There are two main taxa of Highbush Cranberry found in the U.S., one native to Europe and the other to North America. The European Highbush Cranberry (Viburnum opulus) has naturalized throughout the northern half of the U.S. and is most easily identified by the presence of distally depressed (cup-shaped) petiole glands. The fruit of this species is unpalatable and mildly toxic.
The American Highbush Cranberry is sometimes treated as a variety of Viburnum opulus (V. opulus var. americanum) or as a distinct species (V. trilobum). Rather than being cup-shaped, the petiole glands of this shrub are club-shaped or columnar. In addition, the leaves often have short sparse hairs above and the lobes tend to be narrower. While the European Highbush Cranberry can be found in a variety of shaded habitats, its American counterpart is mostly restricted to rich woods or the edges of marshes or swamps. It has fruit that is sour but considerably more palatable than the European variety.
American Highbush Cranberry seems to be much less common in many parts of North America than the European. I have come across dozens of specimens in the wild in the last few years and none of them have been native. Then last week I found some native Highbush Cranberry on a research plot in the Tug Hill region of NY. The habitat was a reverting field at the edge of a marsh where the water table was very close to the surface. Here are some pictures.

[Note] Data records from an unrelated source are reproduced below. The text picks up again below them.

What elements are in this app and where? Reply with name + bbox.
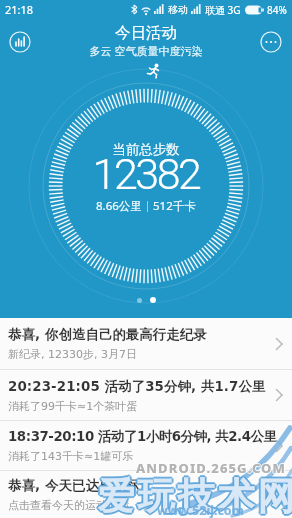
staticText: 消耗了143千卡≈1罐可乐 [8,449,134,463]
staticText: ANDROID.265G.COM [137,459,288,477]
staticText: ANDROID.265G.COM [136,460,287,478]
staticText: 爱玩技术网 [97,474,292,518]
button[interactable] [260,31,282,53]
staticText: 点击查看今天的运动成绩 [8,498,129,512]
staticText: 8.66公里 [96,198,142,214]
staticText: 恭喜, 今天已达成目标 [8,477,140,494]
staticText: 爱玩技术网 [97,472,292,518]
staticText: 20:23-21:05 活动了35分钟, 共1.7公里 [8,378,266,395]
button[interactable]: 18:37-20:10 活动了1小时6分钟, 共2.4公里 [0,421,292,470]
staticText: 多云 空气质量中度污染 [0,43,292,58]
staticText: 联通 3G [205,3,241,17]
staticText: 移动 [168,3,188,16]
staticText: 爱玩技术网 [96,475,292,518]
button[interactable]: 恭喜, 你创造自己的最高行走纪录 [0,318,292,369]
staticText: 爱玩技术网 [96,473,292,518]
staticText: ANDROID.265G.COM [135,459,286,477]
staticText: 今日活动 [0,23,292,43]
staticText: 21:18 [5,2,34,17]
staticText: 爱玩技术网 [94,473,292,518]
staticText: 爱玩技术网 [96,471,292,518]
staticText: ANDROID.265G.COM [136,458,287,476]
button[interactable]: 20:23-21:05 活动了35分钟, 共1.7公里 [0,370,292,420]
staticText: 新纪录, 12330步, 3月7日 [8,347,137,361]
button[interactable] [9,31,31,53]
staticText: 当前总步数 [0,141,292,158]
staticText: 12382 [0,149,292,199]
staticText: ANDROID.265G.COM [136,459,287,477]
staticText: 消耗了99千卡≈1个茶叶蛋 [8,399,138,413]
staticText: www.52ij.com [157,502,244,518]
button[interactable]: 恭喜, 今天已达成目标 [0,471,292,518]
staticText: 18:37-20:10 活动了1小时6分钟, 共2.4公里 [8,428,277,445]
staticText: 爱玩技术网 [98,473,292,518]
staticText: 爱玩技术网 [95,472,292,518]
staticText: 恭喜, 你创造自己的最高行走纪录 [8,326,207,343]
staticText: 爱玩技术网 [95,474,292,518]
staticText: 84% [267,3,287,17]
staticText: 512千卡 [153,198,196,214]
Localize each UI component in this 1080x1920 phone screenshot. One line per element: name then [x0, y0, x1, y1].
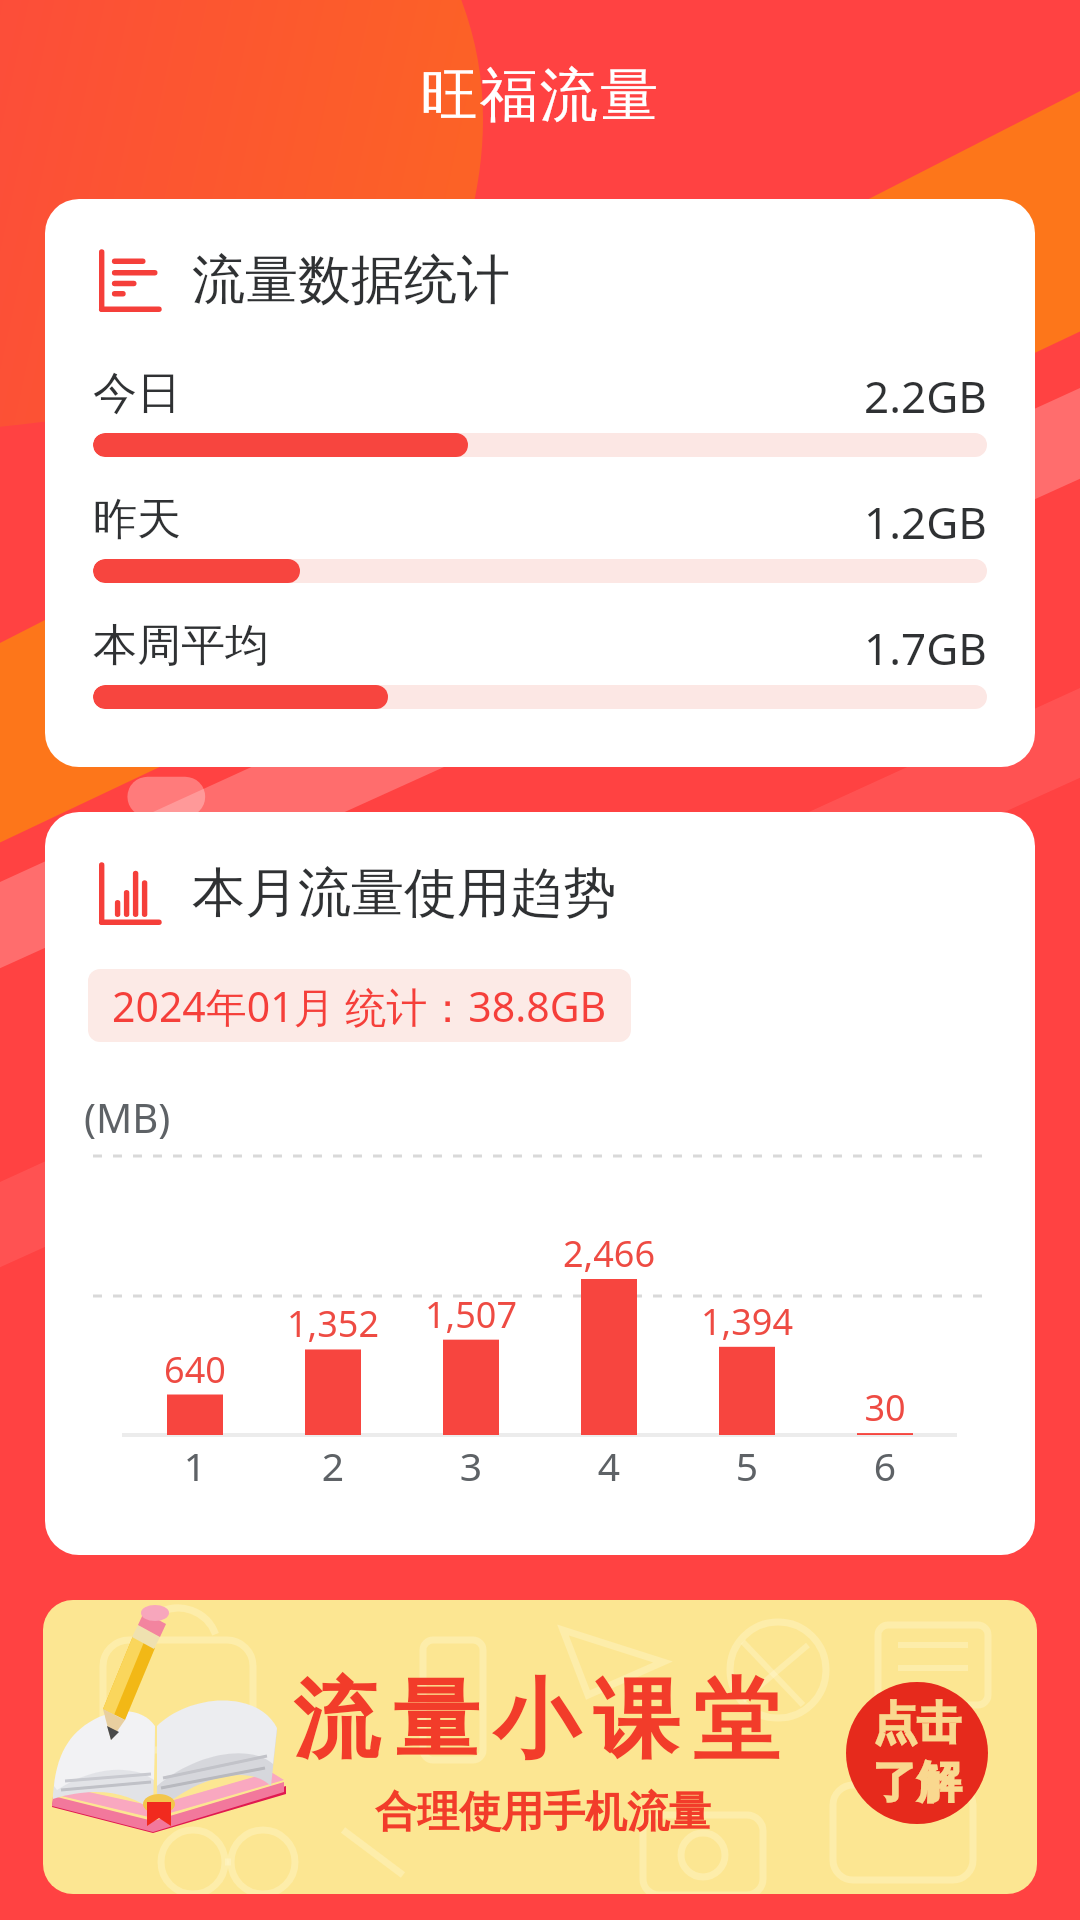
- staticText: 本周平均: [93, 618, 269, 673]
- staticText: 流量数据统计: [192, 247, 510, 314]
- button[interactable]: 本周平均: [45, 618, 1035, 710]
- staticText: (MB): [84, 1090, 171, 1144]
- button[interactable]: 昨天: [45, 492, 1035, 584]
- staticText: 1: [135, 1439, 255, 1492]
- staticText: 4: [549, 1439, 669, 1492]
- staticText: 2024年01月 统计：38.8GB: [112, 978, 607, 1034]
- staticText: 流量小课堂: [286, 1666, 786, 1774]
- button[interactable]: 点击: [846, 1682, 988, 1824]
- button[interactable]: 流量小课堂: [43, 1600, 1037, 1894]
- button[interactable]: 流量数据统计: [45, 199, 1035, 767]
- staticText: 1,394: [687, 1297, 807, 1346]
- staticText: 旺福流量: [0, 59, 1080, 132]
- staticText: 1.2GB: [864, 492, 987, 552]
- staticText: 点击: [873, 1696, 961, 1751]
- staticText: 了解: [873, 1755, 961, 1810]
- staticText: 640: [135, 1345, 255, 1394]
- staticText: 合理使用手机流量: [375, 1786, 711, 1839]
- staticText: 30: [825, 1383, 945, 1432]
- staticText: 昨天: [93, 492, 181, 547]
- staticText: 今日: [93, 366, 181, 421]
- staticText: 2: [273, 1439, 393, 1492]
- staticText: 本月流量使用趋势: [192, 860, 616, 927]
- button[interactable]: 今日: [45, 366, 1035, 458]
- staticText: 3: [411, 1439, 531, 1492]
- staticText: 2.2GB: [864, 366, 987, 426]
- staticText: 6: [825, 1439, 945, 1492]
- staticText: 1.7GB: [864, 618, 987, 678]
- staticText: 1,507: [411, 1290, 531, 1339]
- staticText: 2,466: [549, 1229, 669, 1278]
- staticText: 1,352: [273, 1299, 393, 1348]
- button[interactable]: 本月流量使用趋势: [45, 812, 1035, 1555]
- staticText: 5: [687, 1439, 807, 1492]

This small plant is an annual hemi-parasite in the Snapdragon family (Scrophulariaceae) . It is associated with acidic, shady habitats on soils that can be peaty, sandy, or rocky. These plants were found along the edge of a pine forest (white pine/red spruce) on sandy soil. The genus name means “black wheat”; apparently when the seeds of this plant were added to other grains and ground into flour the bread made from this mixture turned out black (Borealforest.org, 2010).

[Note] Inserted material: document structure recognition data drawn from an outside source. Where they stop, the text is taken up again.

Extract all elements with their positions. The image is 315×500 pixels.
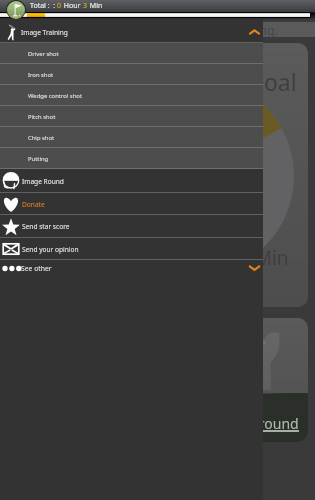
- staticText: Hour: [62, 1, 83, 11]
- staticText: Putting: [28, 155, 49, 163]
- staticText: Image Training: [21, 28, 68, 37]
- button[interactable]: Golf app icon: [6, 0, 26, 19]
- button[interactable]: Chip shot: [0, 127, 263, 148]
- button[interactable]: Putting: [0, 148, 263, 169]
- button[interactable]: See other: [0, 260, 263, 281]
- button[interactable]: Total Goal: [7, 43, 308, 307]
- staticText: Donate: [22, 200, 45, 209]
- staticText: Total : :: [30, 1, 57, 11]
- staticText: Image Round: [22, 177, 64, 186]
- button[interactable]: Driver shot: [0, 43, 263, 64]
- staticText: Wedge control shot: [28, 92, 83, 100]
- staticText: 3: [83, 1, 88, 11]
- staticText: Send star score: [22, 222, 70, 231]
- staticText: See other: [21, 264, 52, 273]
- staticText: Total Goal: [189, 66, 297, 97]
- button[interactable]: Send star score: [0, 215, 263, 238]
- staticText: Iron shot: [28, 71, 54, 79]
- button[interactable]: Donate: [0, 193, 263, 215]
- staticText: Image Training.: [186, 22, 279, 37]
- button[interactable]: Send your opinion: [0, 238, 263, 260]
- staticText: 0 Hour 0 Min: [173, 245, 289, 271]
- button[interactable]: Wedge control shot: [0, 85, 263, 106]
- button[interactable]: Image round: [7, 318, 308, 442]
- staticText: Image round: [213, 414, 299, 433]
- staticText: Send your opinion: [22, 245, 79, 254]
- staticText: 0: [57, 1, 62, 11]
- button[interactable]: Image Training: [0, 22, 263, 43]
- button[interactable]: Image Round: [0, 169, 263, 193]
- staticText: Min: [88, 1, 103, 11]
- staticText: Pitch shot: [28, 113, 56, 121]
- button[interactable]: Iron shot: [0, 64, 263, 85]
- button[interactable]: Pitch shot: [0, 106, 263, 127]
- staticText: Chip shot: [28, 134, 55, 142]
- staticText: Driver shot: [28, 50, 59, 58]
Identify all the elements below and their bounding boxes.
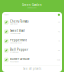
- staticText: Cherry Tomato: [10, 20, 29, 23]
- staticText: 2d: [58, 21, 60, 23]
- staticText: Ready to pick: [10, 61, 19, 63]
- staticText: Needs more sun: [10, 42, 22, 44]
- staticText: Butter Lettuce: [10, 57, 30, 61]
- staticText: 5 need care: [28, 7, 36, 9]
- button[interactable]: Butter Lettuce: [2, 55, 62, 65]
- button[interactable]: Cherry Tomato: [2, 18, 62, 27]
- staticText: Bell Pepper: [10, 48, 28, 51]
- staticText: Looking healthy: [10, 33, 21, 34]
- staticText: Peppermint: [10, 38, 27, 42]
- button[interactable]: Peppermint: [2, 36, 62, 46]
- staticText: Water today: [10, 23, 18, 25]
- staticText: Growing well: [10, 51, 18, 53]
- button[interactable]: Sweet Basil: [2, 27, 62, 36]
- staticText: TODAY: [4, 14, 9, 16]
- staticText: Green Garden: [22, 3, 42, 7]
- button[interactable]: See all plants: [2, 66, 62, 72]
- staticText: Sweet Basil: [10, 29, 25, 32]
- staticText: See all plants: [23, 67, 41, 70]
- staticText: 4d: [58, 31, 60, 33]
- button[interactable]: Bell Pepper: [2, 46, 62, 55]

The flowers are bilabiate and white with a yellow throat. Leaves tend to be lance-shaped or linear, with the upper often with a few long teeth near the base.
Bittersweet Nightshade (Solanum dulcamara) is an herbaceous vine in the potato family (Solanaceae). It is native to Eurasia but has naturalized widely in North America. It occurs in a variety of habitats provided sufficient light is available. Several features aid in identification. First are the purple flowers with five reflexed petals and bright yellow stamens
The fruit matures from green to yellow, orange, and finally bright red and resembles a small tomato (also in the potato family). The plant gets its name from the reputed taste of the fruit, which is said to be bitter at first but later sweet. While the fruits are said to be less poisonous than the rest of the plant, I have never dared to taste one as all parts of the plant contain solanine which is extremely toxic. While poisonings are rare, fatalities have been known to occur.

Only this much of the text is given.